Istriku tak kuasa lagi menahan tangis. Pipinya basah oleh air mata Saya memeluknya dan menenangkannya. Doakan saja si kecil agar operasinya berjalan lancar.

Saat penantian tak henti-hentinya saya berdoa dan memohon keselamatan si kecil yang kami sayangi. Akhirnya setelah dua jam lebih lamanya menunggu, kami pun dipanggil oleh salah seorang petugas medis dari ruang operasi.

Saya dan istri saling pandang, semoga tidsk terjadi apa-apa?

Didalam kami sudah ditungggu oleh dokter bedah yang memakai masker oksigen (maklumlah masih pandemi kan). Dia mempersilahkan kami duduk. Di ruangan ini banyak para petugas medis berbaju hijau, sepertinya tim yang mengoperasi anakku tadi. Dengan perasaan was-was kami bertanya dalam hati, ada apa gerangan kami dipanggil?

"Begini, tadi sudah sekalian kami turunkan testisnya. Ternyata testisnya kecil sebelah, nyaris tidak kelihatan". Dan kami turunkan pun ini bukan apa-apa?" Jelas si dokter membuka percakapan.

"Operasinya sudah selesai dok?" Potong saya hati-hati. Maklum dokter-dokter spesialis yang sudah punya jam terbang kadang punya sikap sombong tak menentu.

"Sudah!" Jawab si dokter.
"Setelah kami teliti ada sifat aneh dari testis ini. Ini dikemudian hari akan menjadi tumor. Tapi ini hanya kemungkinan, bisa iya, bisa tidak. Saya sarankan kalian sering meraba bagian testisnya jika dia sedang mandi, coba perhatikan apakah tidak bengkak sebelah. Jika iya, ini yang kita khawatirkan. Nasib si anak bergantung kepada kalian sebagai orang tuanya yang jeli memantau perkembangannya." Dokter menerangkan panjang lebar.

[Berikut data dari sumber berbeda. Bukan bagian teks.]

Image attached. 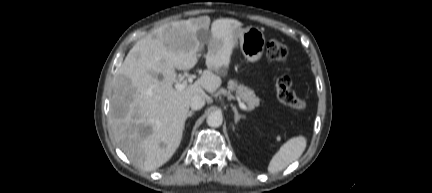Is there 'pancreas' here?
Segmentation results:
<instances>
[{"label": "pancreas", "instance_id": "1", "mask_svg": "<svg viewBox=\"0 0 432 193\" xmlns=\"http://www.w3.org/2000/svg\"><path fill=\"white\" fill-rule=\"evenodd\" d=\"M227 88L229 91H234L237 98L245 102L248 105L249 109H254L255 107L259 106L260 98H258L254 91L250 88L239 84L235 80H230L228 82Z\"/></svg>", "mask_w": 432, "mask_h": 193}]
</instances>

Sontak jantung saya terasa berhenti, lemas sudah tubuh ini mendengar kabar yang disampaikan si dokter tadi. Istriku cuma menangis memelukku.

"Sabar, jangan menangis dulu?" Dokter tadi menenangkan.

Luruh sudah semangat kami, fikiran tak menentu. Setelah mendengarkan penjelasan doker dan bertanya sekedarnya. Kami pun melangkah keluar dari ruang bedah. Istri, saya suruh menjaga si kecil yang masih belum siuman di ruang pemulihan. Aku sendiri bergegas menuju ke Masjid di areal komplek rumah sakit mengingat waktu Zhuhur telah tiba.

Zhuhurku tak khusyuk lagi mengingat peristiwa tadi. Tapi kupaksakan untuk khusyuk memohon keselamatan si kecil.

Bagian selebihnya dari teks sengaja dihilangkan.